## Records provided:
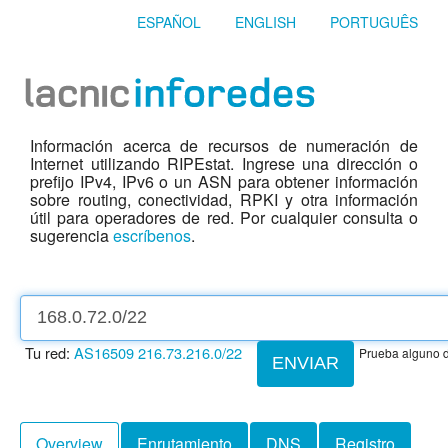
ESPAÑOL
ENGLISH
PORTUGUÊS
Información acerca de recursos de numeración de
Internet utilizando RIPEstat. Ingrese una dirección o
prefijo IPv4, IPv6 o un ASN para obtener información
sobre routing, conectividad, RPKI y otra información
útil para operadores de red. Por cualquier consulta o
sugerencia
escríbenos
.
Tu red:
AS16509
216.73.216.0/22
Prueba alguno d
ENVIAR
Overview
Enrutamiento
DNS
Registro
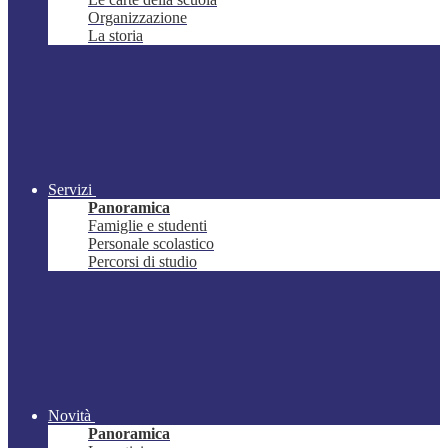
Organizzazione
La storia
Servizi
Panoramica
Famiglie e studenti
Personale scolastico
Percorsi di studio
Novità
Panoramica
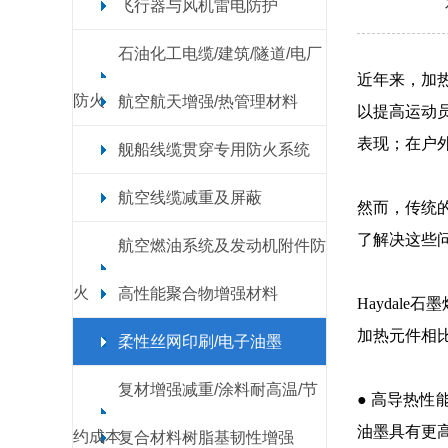
飞行器与风机雷电防护
石油化工电缆/建筑/隧道/电厂
近年来，加
防火
航空航天增强/热管理材料
以提高运动
表现；在户
舰船线缆贯穿专用防火系统
航空线缆减重及屏蔽
然而，传统
了解决这些问
航空燃油系统及发动机附件防
火
高性能聚合物增强材料
Haydal
加热元件相
柔性丝网印刷/电子油墨
复材增强减重/涂料耐高温/节
● 高导热
油墨具有更
约成本
复合材料树脂基韧性增强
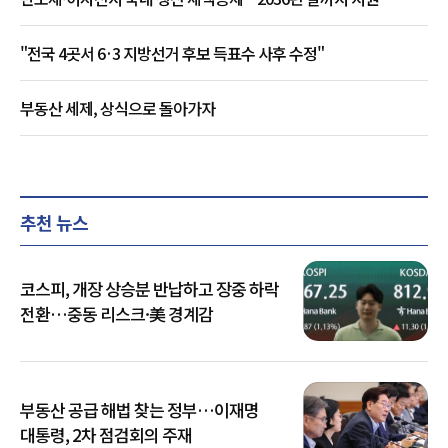
"전국 4곳서 6·3 지방선거 후보 득표수 사후 수정"
부동산 세제, 상식으로 돌아가자
추천 뉴스
코스피, 개장 상승분 반납하고 장중 하락
전환…중동 리스크·美 경계감
부동산 공급 해법 찾는 정부…이재명
대통령, 2차 점검회의 주재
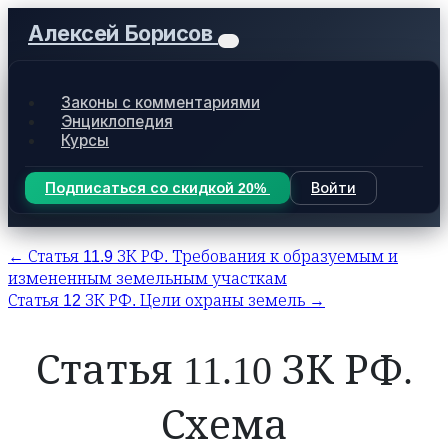
Алексей Борисов
Законы с комментариями
Энциклопедия
Курсы
Подписаться со скидкой 20%
Войти
← Статья 11.9 ЗК РФ. Требования к образуемым и
измененным земельным участкам
Статья 12 ЗК РФ. Цели охраны земель →
Статья 11.10 ЗК РФ.
Схема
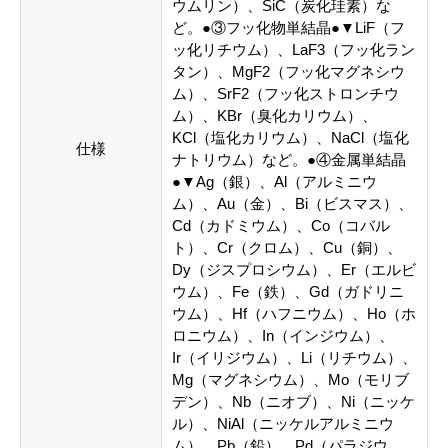
ウムリン）、SiC（炭化珪素）な
ど。●③フッ化物単結晶●▼LiF（フ
ッ化リチウム）、LaF3（フッ化ラン
タン）、MgF2（フッ化マグネシウ
ム）、SrF2（フッ化ストロンチウ
ム）、KBr（臭化カリウム）、
KCl（塩化カリウム）、NaCl（塩化
仕様
ナトリウム）など。●④金属単結晶
●▼Ag（銀）、Al（アルミニウ
ム）、Au（金）、Bi（ビスマス）、
Cd（カドミウム）、Co（コバル
ト）、Cr（クロム）、Cu（銅）、
Dy（ジスプロシウム）、Er（エルビ
ウム）、Fe（鉄）、Gd（ガドリニ
ウム）、Hf（ハフニウム）、Ho（ホ
ロニウム）、In（インジウム）、
Ir（イリジウム）、Li（リチウム）、
Mg（マグネシウム）、Mo（モリブ
デン）、Nb（ニオブ）、Ni（ニッケ
ル）、NiAl（ニッケルアルミニウ
ム）、Pb（鉛）、Pd（パラジウ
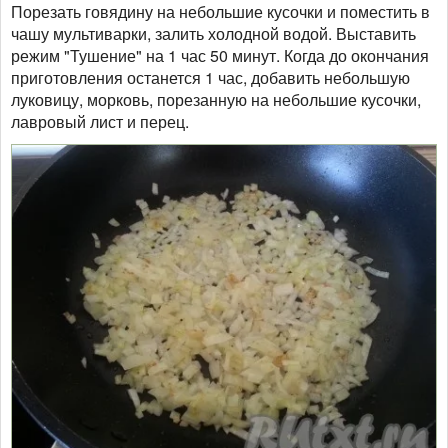
Порезать говядину на небольшие кусочки и поместить в
чашу мультиварки, залить холодной водой. Выставить
режим "Тушение" на 1 час 50 минут. Когда до окончания
приготовления останется 1 час, добавить небольшую
луковицу, морковь, порезанную на небольшие кусочки,
лавровый лист и перец.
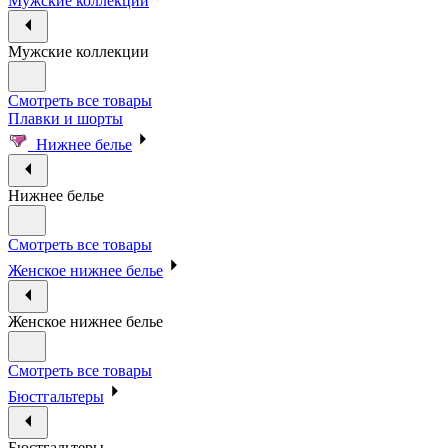
Мужские коллекции
Мужские коллекции
Смотреть все товары
Плавки и шорты
Нижнее белье
Нижнее белье
Смотреть все товары
Женское нижнее белье
Женское нижнее белье
Смотреть все товары
Бюстгальтеры
Бюстгальтеры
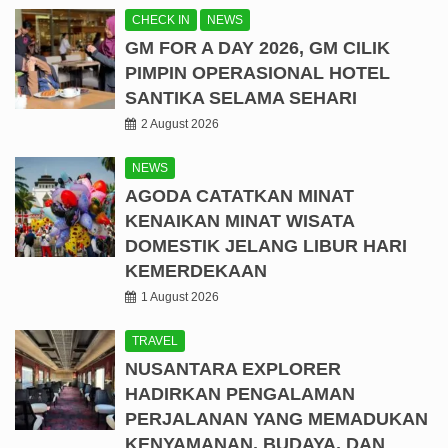
CHECK IN
NEWS
GM FOR A DAY 2026, GM CILIK
PIMPIN OPERASIONAL HOTEL
SANTIKA SELAMA SEHARI
2 August 2026
NEWS
AGODA CATATKAN MINAT
KENAIKAN MINAT WISATA
DOMESTIK JELANG LIBUR HARI
KEMERDEKAAN
1 August 2026
TRAVEL
NUSANTARA EXPLORER
HADIRKAN PENGALAMAN
PERJALANAN YANG MEMADUKAN
KENYAMANAN, BUDAYA, DAN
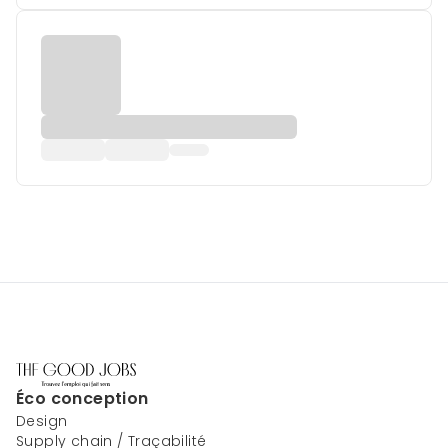
Éco conception
Design
Supply chain / Traçabilité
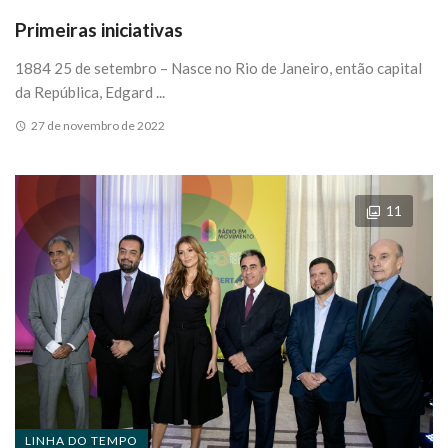
Primeiras iniciativas
1884 25 de setembro – Nasce no Rio de Janeiro, então capital
da República, Edgard ...
27 de novembro de 2022
11
LINHA DO TEMPO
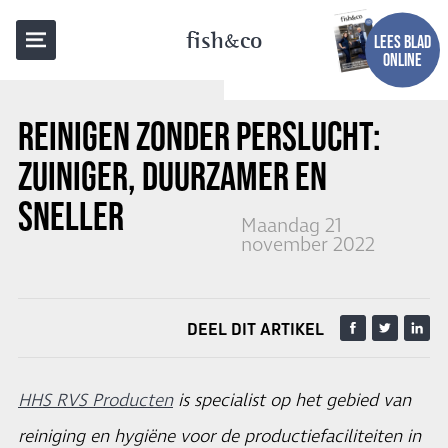
TERUG NAAR OVERZICHT
fish
co
LEES BLAD
ONLINE
REINIGEN ZONDER PERSLUCHT:
ZUINIGER, DUURZAMER EN
SNELLER
Maandag 21
november 2022
DEEL DIT ARTIKEL
HHS RVS Producten
is specialist op het gebied van
reiniging en hygiëne voor de productiefaciliteiten in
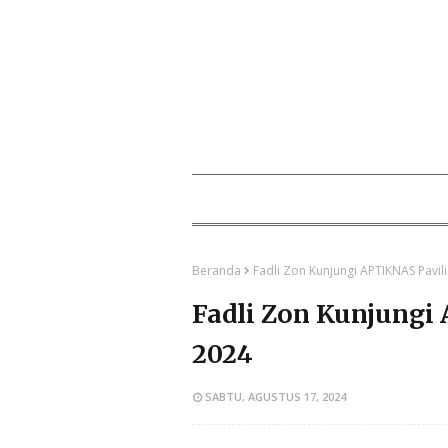
Beranda
Fadli Zon Kunjungi APTIKNAS Pavil
Fadli Zon Kunjungi
2024
SABTU, AGUSTUS 17, 2024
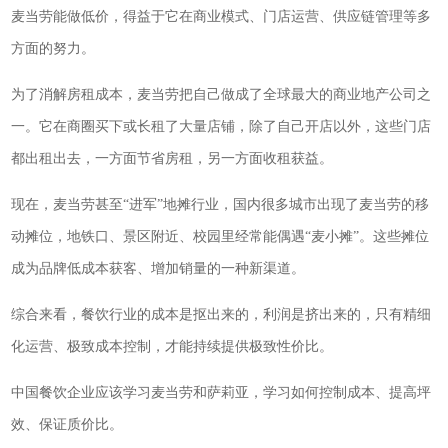
麦当劳能做低价，得益于它在商业模式、门店运营、供应链管理等多
方面的努力。
为了消解房租成本，麦当劳把自己做成了全球最大的商业地产公司之
一。它在商圈买下或长租了大量店铺，除了自己开店以外，这些门店
都出租出去，一方面节省房租，另一方面收租获益。
现在，麦当劳甚至“进军”地摊行业，国内很多城市出现了麦当劳的移
动摊位，地铁口、景区附近、校园里经常能偶遇“麦小摊”。这些摊位
成为品牌低成本获客、增加销量的一种新渠道。
综合来看，餐饮行业的成本是抠出来的，利润是挤出来的，只有精细
化运营、极致成本控制，才能持续提供极致性价比。
中国餐饮企业应该学习麦当劳和萨莉亚，学习如何控制成本、提高坪
效、保证质价比。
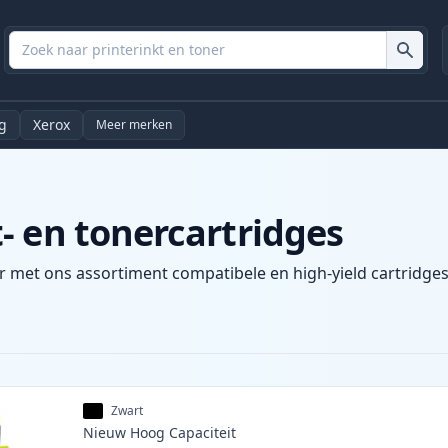
g
Xerox
Meer merken
- en tonercartridges
r met ons assortiment compatibele en high-yield cartridges.
Zwart
Nieuw
Hoog
Capaciteit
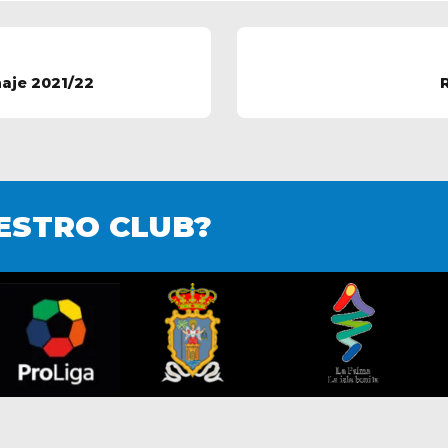
aje 2021/22
ESTRO CLUB?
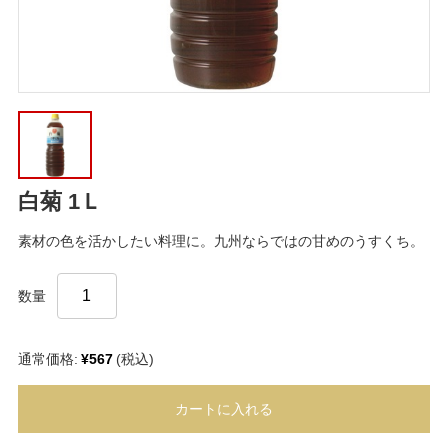
白菊 1Ｌ
素材の色を活かしたい料理に。九州ならではの甘めのうすくち。
数量
通常価格:
¥567
(税込)
カートに入れる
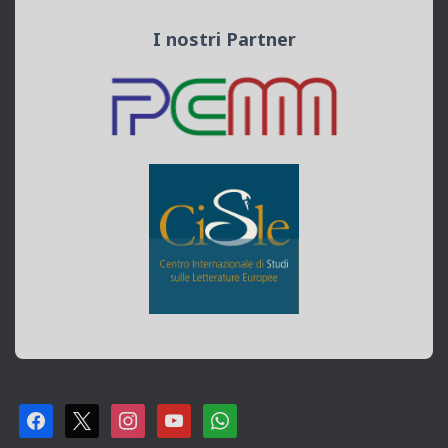
I nostri Partner
F
X
I
Y
W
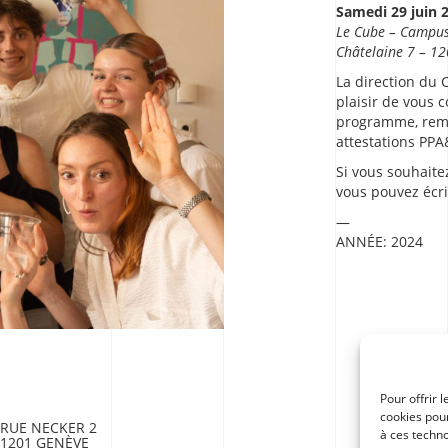
Samedi 29 juin 
Le Cube – Campus
Châtelaine 7 – 1
La direction du 
plaisir de vous 
programme, remis
attestations PPA
Si vous souhaite
vous pouvez écri
ANNÉE:
2024
Pour offrir 
cookies pour
RUE NECKER 2
à ces techn
1201 GENÈVE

## Work request:
Skip the pictures. Please copy exactly the lines from the one with "Éco conception" through the final line of the material above, both ends included.

## Solution below:
Éco conception
Design
Supply chain / Traçabilité
Primeiras iniciativas
1884 25 de setembro – Nasce no Rio de Janeiro, então capital
da República, Edgard ...
27 de novembro de 2022
11
LINHA DO TEMPO
TERUG NAAR OVERZICHT
fish
co
LEES BLAD
ONLINE
REINIGEN ZONDER PERSLUCHT:
ZUINIGER, DUURZAMER EN
SNELLER
Maandag 21
november 2022
DEEL DIT ARTIKEL
HHS RVS Producten
is specialist op het gebied van
reiniging en hygiëne voor de productiefaciliteiten in
Beranda
Fadli Zon Kunjungi APTIKNAS Pavil
Fadli Zon Kunjungi
2024
SABTU, AGUSTUS 17, 2024
麦当劳能做低价，得益于它在商业模式、门店运营、供应链管理等多
方面的努力。
为了消解房租成本，麦当劳把自己做成了全球最大的商业地产公司之
一。它在商圈买下或长租了大量店铺，除了自己开店以外，这些门店
都出租出去，一方面节省房租，另一方面收租获益。
现在，麦当劳甚至“进军”地摊行业，国内很多城市出现了麦当劳的移
动摊位，地铁口、景区附近、校园里经常能偶遇“麦小摊”。这些摊位
成为品牌低成本获客、增加销量的一种新渠道。
综合来看，餐饮行业的成本是抠出来的，利润是挤出来的，只有精细
化运营、极致成本控制，才能持续提供极致性价比。
中国餐饮企业应该学习麦当劳和萨莉亚，学习如何控制成本、提高坪
效、保证质价比。
g
Xerox
Meer merken
- en tonercartridges
r met ons assortiment compatibele en high-yield cartridges.
Zwart
Nieuw
Hoog
Capaciteit
aje 2021/22
ESTRO CLUB?
白菊 1Ｌ
素材の色を活かしたい料理に。九州ならではの甘めのうすくち。
数量
通常価格:
¥567
(税込)
カートに入れる
I nostri Partner
F
X
I
Y
W
Samedi 29 juin 
Le Cube – Campus
Châtelaine 7 – 1
La direction du 
plaisir de vous 
programme, remis
attestations PPA
Si vous souhaite
vous pouvez écri
ANNÉE:
2024
Pour offrir 
cookies pour
RUE NECKER 2
à ces techn
1201 GENÈVE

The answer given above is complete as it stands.